Stored data entries
○ ○ ○ ○ ○
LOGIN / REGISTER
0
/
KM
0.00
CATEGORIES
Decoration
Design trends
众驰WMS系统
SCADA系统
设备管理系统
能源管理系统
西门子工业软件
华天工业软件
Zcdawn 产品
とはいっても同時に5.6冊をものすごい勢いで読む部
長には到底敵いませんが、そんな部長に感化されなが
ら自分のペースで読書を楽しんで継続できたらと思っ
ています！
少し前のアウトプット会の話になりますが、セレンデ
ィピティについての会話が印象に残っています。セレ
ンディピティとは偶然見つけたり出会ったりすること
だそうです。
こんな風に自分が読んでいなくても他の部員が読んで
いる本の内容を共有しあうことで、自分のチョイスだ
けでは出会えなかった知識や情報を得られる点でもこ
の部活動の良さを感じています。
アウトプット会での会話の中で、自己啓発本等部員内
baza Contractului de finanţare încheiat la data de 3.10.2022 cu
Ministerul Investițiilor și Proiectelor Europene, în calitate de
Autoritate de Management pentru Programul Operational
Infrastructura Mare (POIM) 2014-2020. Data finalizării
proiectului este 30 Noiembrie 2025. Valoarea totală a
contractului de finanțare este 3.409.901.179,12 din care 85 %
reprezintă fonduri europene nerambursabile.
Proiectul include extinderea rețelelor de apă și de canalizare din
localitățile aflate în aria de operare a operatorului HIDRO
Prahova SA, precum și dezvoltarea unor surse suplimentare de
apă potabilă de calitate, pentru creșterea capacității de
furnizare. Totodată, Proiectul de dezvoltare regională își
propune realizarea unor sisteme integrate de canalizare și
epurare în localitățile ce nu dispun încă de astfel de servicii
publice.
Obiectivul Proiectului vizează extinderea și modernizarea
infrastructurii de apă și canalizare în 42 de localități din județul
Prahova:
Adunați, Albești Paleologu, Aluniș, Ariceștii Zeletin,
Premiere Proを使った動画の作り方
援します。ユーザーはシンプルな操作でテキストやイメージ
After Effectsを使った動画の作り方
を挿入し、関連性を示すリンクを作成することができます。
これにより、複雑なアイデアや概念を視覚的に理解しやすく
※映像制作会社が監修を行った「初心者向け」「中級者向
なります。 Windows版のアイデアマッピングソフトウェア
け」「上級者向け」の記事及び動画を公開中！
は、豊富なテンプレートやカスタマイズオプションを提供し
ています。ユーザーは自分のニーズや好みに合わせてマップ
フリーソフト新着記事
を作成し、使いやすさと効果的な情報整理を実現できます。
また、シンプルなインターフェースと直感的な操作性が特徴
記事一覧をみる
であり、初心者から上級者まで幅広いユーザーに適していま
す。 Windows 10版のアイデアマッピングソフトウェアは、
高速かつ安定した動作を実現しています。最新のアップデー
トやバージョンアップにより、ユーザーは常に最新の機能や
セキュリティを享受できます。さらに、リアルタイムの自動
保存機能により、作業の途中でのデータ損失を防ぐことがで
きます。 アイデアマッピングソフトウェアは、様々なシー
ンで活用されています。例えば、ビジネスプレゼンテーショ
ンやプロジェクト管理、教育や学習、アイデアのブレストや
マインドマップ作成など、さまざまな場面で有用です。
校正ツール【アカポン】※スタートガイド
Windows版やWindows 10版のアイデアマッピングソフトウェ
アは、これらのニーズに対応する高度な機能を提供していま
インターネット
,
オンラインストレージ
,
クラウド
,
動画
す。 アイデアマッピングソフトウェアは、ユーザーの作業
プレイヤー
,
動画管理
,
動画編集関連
○ ○ ○ ○ ○
> Exercise directions
Determine how many lines in the entries hold the string "Prahova". Write only the number.

> Task response
2